Images are not part of the copy; transcribe all the data exactly.

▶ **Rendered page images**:
= Beginning of Section =

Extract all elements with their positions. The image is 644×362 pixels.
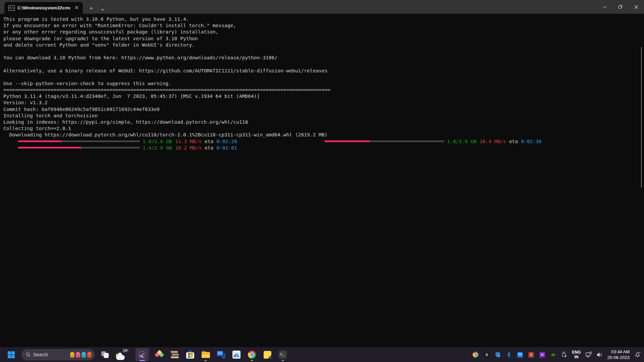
system-tray: G S N ENG IN 0 (472, 349, 641, 360)
taskbar-item-sticky-notes[interactable] (262, 348, 272, 362)
progress-fill (18, 147, 81, 148)
taskbar-item-microsoft-store[interactable] (185, 348, 195, 362)
terminal-line: or any other error regarding unsuccessfu… (3, 28, 644, 35)
search-highlight-icon (70, 352, 74, 358)
tab-bar-divider (98, 5, 98, 11)
tray-chrome-icon[interactable] (472, 351, 479, 358)
terminal-line (3, 61, 644, 67)
task-view-button[interactable] (100, 348, 110, 362)
tray-notion-icon[interactable]: N (539, 351, 545, 358)
progress-row: 1.0/2.6 GB11.3 MB/seta0:02:28 1.0/2.6 GB… (3, 138, 644, 144)
terminal-line: Downloading https://download.pytorch.org… (3, 131, 644, 138)
tray-bluetooth-icon[interactable] (505, 351, 512, 358)
task-view-icon (101, 351, 109, 358)
language-indicator[interactable]: ENG IN (572, 350, 581, 359)
eta-label: eta (509, 138, 518, 144)
winrar-icon (171, 351, 179, 358)
eta-value: 0:02:36 (521, 138, 542, 144)
terminal-scrollbar[interactable] (641, 47, 642, 188)
terminal-line (3, 74, 644, 80)
start-button[interactable] (6, 348, 16, 362)
search-placeholder: Search (33, 352, 67, 357)
taskbar-item-chrome[interactable] (247, 348, 257, 362)
taskbar-item-file-explorer[interactable] (201, 348, 211, 362)
running-indicator (205, 360, 207, 361)
taskbar-item-snipping-tool[interactable] (136, 348, 149, 362)
eta-label: eta (205, 144, 213, 151)
phone-link-icon (217, 351, 225, 358)
desktop-screen: C:\ C:\Windows\system32\cmd.e + This pro… (0, 0, 644, 362)
download-size: 1.0/2.6 GB (143, 138, 172, 144)
progress-stats: 1.0/2.6 GB10.4 MB/seta0:02:36 (447, 138, 542, 144)
search-highlight-icon (76, 352, 80, 358)
tray-usb-eject-icon[interactable] (561, 351, 568, 358)
volume-icon[interactable] (596, 351, 603, 358)
tray-phone-link-icon[interactable] (517, 351, 523, 358)
weather-icon: 28° (116, 348, 130, 362)
snipping-tool-icon (138, 351, 146, 359)
download-progress: 1.0/2.6 GB11.3 MB/seta0:02:28 (18, 138, 237, 144)
download-speed: 10.4 MB/s (480, 138, 506, 144)
terminal-line: Version: v1.3.2 (3, 99, 644, 106)
paint3d-icon (155, 351, 164, 359)
clock-date: 25-06-2023 (607, 355, 630, 360)
progress-bar (18, 140, 140, 142)
weather-widget[interactable]: 28° (115, 348, 130, 362)
network-icon[interactable] (585, 351, 592, 358)
new-tab-button[interactable]: + (88, 5, 95, 12)
tray-logitech-icon[interactable]: G (483, 351, 490, 358)
tray-red-app-icon[interactable]: S (528, 351, 534, 358)
eta-value: 0:02:28 (216, 138, 237, 144)
terminal-line: Installing torch and torchvision (3, 112, 644, 119)
search-highlight-icons[interactable] (70, 352, 92, 358)
progress-row: 1.4/2.6 GB10.2 MB/seta0:02:01 (3, 144, 644, 151)
notification-bell-icon[interactable]: zz (634, 351, 641, 358)
cmd-icon: C:\ (8, 5, 15, 11)
download-size: 1.4/2.6 GB (143, 144, 172, 151)
tray-nvidia-icon[interactable] (550, 351, 556, 358)
clock-time: 03:44 AM (607, 349, 630, 355)
terminal-tab[interactable]: C:\ C:\Windows\system32\cmd.e (4, 2, 83, 14)
tab-close-icon[interactable] (73, 5, 80, 11)
download-speed: 11.3 MB/s (175, 138, 202, 144)
taskbar: Search 28° (0, 347, 644, 362)
chevron-down-icon (101, 8, 105, 11)
sticky-notes-icon (264, 351, 271, 359)
taskbar-item-terminal[interactable]: ❯_ (278, 348, 288, 362)
active-app-highlight (136, 348, 149, 361)
running-indicator (282, 360, 284, 361)
chrome-icon (248, 351, 256, 359)
restore-button[interactable] (612, 0, 628, 14)
terminal-line: Use --skip-python-version-check to suppr… (3, 80, 644, 86)
cloud-icon (116, 355, 125, 360)
search-input[interactable]: Search (21, 349, 95, 360)
eta-value: 0:02:01 (216, 144, 237, 151)
tab-dropdown-button[interactable] (101, 8, 105, 11)
terminal-titlebar: C:\ C:\Windows\system32\cmd.e + (0, 0, 644, 14)
close-button[interactable] (628, 0, 644, 14)
file-explorer-icon (202, 351, 210, 358)
photos-icon (232, 351, 240, 359)
progress-stats: 1.0/2.6 GB11.3 MB/seta0:02:28 (143, 138, 237, 144)
taskbar-item-winrar[interactable] (170, 348, 180, 362)
minimize-button[interactable] (597, 0, 612, 14)
progress-stats: 1.4/2.6 GB10.2 MB/seta0:02:01 (143, 144, 237, 151)
tab-title: C:\Windows\system32\cmd.e (17, 6, 70, 10)
taskbar-item-paint3d[interactable] (154, 348, 164, 362)
terminal-line (3, 48, 644, 54)
download-progress: 1.4/2.6 GB10.2 MB/seta0:02:01 (18, 144, 237, 151)
terminal-line: Python 3.11.4 (tags/v3.11.4:d2340ef, Jun… (3, 93, 644, 99)
tray-windows-security-icon[interactable] (494, 351, 501, 358)
taskbar-item-photos[interactable] (231, 348, 241, 362)
clock[interactable]: 03:44 AM 25-06-2023 (607, 349, 630, 360)
running-indicator (251, 360, 253, 361)
terminal-line: Looking in indexes: https://pypi.org/sim… (3, 119, 644, 125)
taskbar-item-phone-link[interactable] (216, 348, 226, 362)
active-window-indicator (140, 360, 145, 361)
terminal-content[interactable]: This program is tested with 3.10.6 Pytho… (0, 14, 644, 347)
terminal-line: ========================================… (3, 86, 644, 93)
terminal-line: Collecting torch==2.0.1 (3, 125, 644, 131)
microsoft-store-icon (186, 351, 194, 359)
progress-bar (324, 140, 444, 142)
terminal-line: and delete current Python and "venv" fol… (3, 42, 644, 48)
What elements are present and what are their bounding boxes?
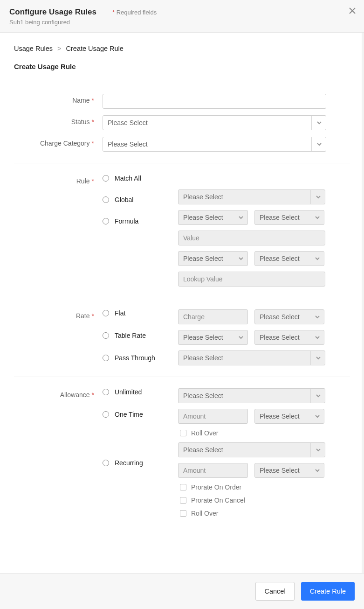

= End of Section =

▶ **Task output**:
Extract all elements with their positions. The image is 644×362 pixels.
system-tray: G S N ENG IN 0 (472, 349, 641, 360)
taskbar-item-sticky-notes[interactable] (262, 348, 272, 362)
progress-fill (18, 147, 81, 148)
taskbar-item-microsoft-store[interactable] (185, 348, 195, 362)
terminal-line: or any other error regarding unsuccessfu… (3, 28, 644, 35)
search-highlight-icon (70, 352, 74, 358)
tab-bar-divider (98, 5, 98, 11)
tray-chrome-icon[interactable] (472, 351, 479, 358)
terminal-line (3, 61, 644, 67)
task-view-button[interactable] (100, 348, 110, 362)
tray-notion-icon[interactable]: N (539, 351, 545, 358)
progress-row: 1.0/2.6 GB11.3 MB/seta0:02:28 1.0/2.6 GB… (3, 138, 644, 144)
terminal-line: Downloading https://download.pytorch.org… (3, 131, 644, 138)
tray-bluetooth-icon[interactable] (505, 351, 512, 358)
task-view-icon (101, 351, 109, 358)
language-indicator[interactable]: ENG IN (572, 350, 581, 359)
eta-label: eta (509, 138, 518, 144)
winrar-icon (171, 351, 179, 358)
eta-value: 0:02:36 (521, 138, 542, 144)
terminal-scrollbar[interactable] (641, 47, 642, 188)
terminal-line (3, 74, 644, 80)
start-button[interactable] (6, 348, 16, 362)
search-placeholder: Search (33, 352, 67, 357)
taskbar-item-chrome[interactable] (247, 348, 257, 362)
taskbar-item-file-explorer[interactable] (201, 348, 211, 362)
running-indicator (205, 360, 207, 361)
taskbar-item-snipping-tool[interactable] (136, 348, 149, 362)
eta-label: eta (205, 144, 213, 151)
phone-link-icon (217, 351, 225, 358)
desktop-screen: C:\ C:\Windows\system32\cmd.e + This pro… (0, 0, 644, 362)
download-size: 1.0/2.6 GB (143, 138, 172, 144)
progress-stats: 1.0/2.6 GB10.4 MB/seta0:02:36 (447, 138, 542, 144)
search-highlight-icon (76, 352, 80, 358)
tray-usb-eject-icon[interactable] (561, 351, 568, 358)
volume-icon[interactable] (596, 351, 603, 358)
tray-phone-link-icon[interactable] (517, 351, 523, 358)
weather-icon: 28° (116, 348, 130, 362)
snipping-tool-icon (138, 351, 146, 359)
download-progress: 1.0/2.6 GB11.3 MB/seta0:02:28 (18, 138, 237, 144)
download-speed: 10.4 MB/s (480, 138, 506, 144)
terminal-line: Version: v1.3.2 (3, 99, 644, 106)
paint3d-icon (155, 351, 164, 359)
clock-date: 25-06-2023 (607, 355, 630, 360)
progress-bar (18, 140, 140, 142)
weather-widget[interactable]: 28° (115, 348, 130, 362)
network-icon[interactable] (585, 351, 592, 358)
new-tab-button[interactable]: + (88, 5, 95, 12)
tray-logitech-icon[interactable]: G (483, 351, 490, 358)
tray-red-app-icon[interactable]: S (528, 351, 534, 358)
eta-value: 0:02:28 (216, 138, 237, 144)
terminal-line: Installing torch and torchvision (3, 112, 644, 119)
search-highlight-icons[interactable] (70, 352, 92, 358)
progress-row: 1.4/2.6 GB10.2 MB/seta0:02:01 (3, 144, 644, 151)
notification-bell-icon[interactable]: zz (634, 351, 641, 358)
cmd-icon: C:\ (8, 5, 15, 11)
download-size: 1.4/2.6 GB (143, 144, 172, 151)
tray-nvidia-icon[interactable] (550, 351, 556, 358)
clock-time: 03:44 AM (607, 349, 630, 355)
terminal-tab[interactable]: C:\ C:\Windows\system32\cmd.e (4, 2, 83, 14)
tab-close-icon[interactable] (73, 5, 80, 11)
download-speed: 11.3 MB/s (175, 138, 202, 144)
taskbar: Search 28° (0, 347, 644, 362)
chevron-down-icon (101, 8, 105, 11)
sticky-notes-icon (264, 351, 271, 359)
taskbar-item-terminal[interactable]: ❯_ (278, 348, 288, 362)
active-app-highlight (136, 348, 149, 361)
running-indicator (282, 360, 284, 361)
chrome-icon (248, 351, 256, 359)
restore-button[interactable] (612, 0, 628, 14)
terminal-line: Use --skip-python-version-check to suppr… (3, 80, 644, 86)
cloud-icon (116, 355, 125, 360)
search-input[interactable]: Search (21, 349, 95, 360)
eta-value: 0:02:01 (216, 144, 237, 151)
tab-dropdown-button[interactable] (101, 8, 105, 11)
terminal-titlebar: C:\ C:\Windows\system32\cmd.e + (0, 0, 644, 14)
close-button[interactable] (628, 0, 644, 14)
file-explorer-icon (202, 351, 210, 358)
photos-icon (232, 351, 240, 359)
progress-stats: 1.0/2.6 GB11.3 MB/seta0:02:28 (143, 138, 237, 144)
taskbar-item-winrar[interactable] (170, 348, 180, 362)
minimize-button[interactable] (597, 0, 612, 14)
progress-stats: 1.4/2.6 GB10.2 MB/seta0:02:01 (143, 144, 237, 151)
tab-title: C:\Windows\system32\cmd.e (17, 6, 70, 10)
taskbar-item-paint3d[interactable] (154, 348, 164, 362)
terminal-line (3, 48, 644, 54)
download-progress: 1.4/2.6 GB10.2 MB/seta0:02:01 (18, 144, 237, 151)
terminal-line: Python 3.11.4 (tags/v3.11.4:d2340ef, Jun… (3, 93, 644, 99)
tray-windows-security-icon[interactable] (494, 351, 501, 358)
taskbar-item-photos[interactable] (231, 348, 241, 362)
clock[interactable]: 03:44 AM 25-06-2023 (607, 349, 630, 360)
running-indicator (251, 360, 253, 361)
terminal-line: Looking in indexes: https://pypi.org/sim… (3, 119, 644, 125)
taskbar-item-phone-link[interactable] (216, 348, 226, 362)
active-window-indicator (140, 360, 145, 361)
terminal-content[interactable]: This program is tested with 3.10.6 Pytho… (0, 14, 644, 347)
terminal-line: ========================================… (3, 86, 644, 93)
terminal-line: Collecting torch==2.0.1 (3, 125, 644, 131)
microsoft-store-icon (186, 351, 194, 359)
progress-bar (324, 140, 444, 142)
terminal-line: and delete current Python and "venv" fol… (3, 42, 644, 48)
What elements are present and what are their bounding boxes?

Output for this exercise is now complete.